Problem statement:
Return every entry exactly, except for any pictures.

··· Records shown ···

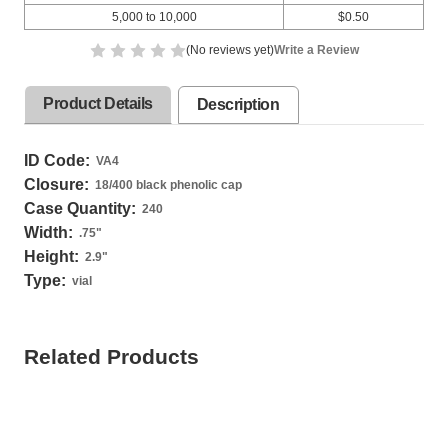
5,000 to 10,000
$0.50
(No reviews yet)
Write a Review
Product Details
Description
ID Code:
VA4
Closure:
18/400 black phenolic cap
Case Quantity:
240
Width:
.75
"
Height:
2.9
"
Type:
vial
Related Products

···

Finished task:
5,000 to 10,000
$0.50
(No reviews yet)
Write a Review
Product Details
Description
ID Code:
VA4
Closure:
18/400 black phenolic cap
Case Quantity:
240
Width:
.75
"
Height:
2.9
"
Type:
vial
Related Products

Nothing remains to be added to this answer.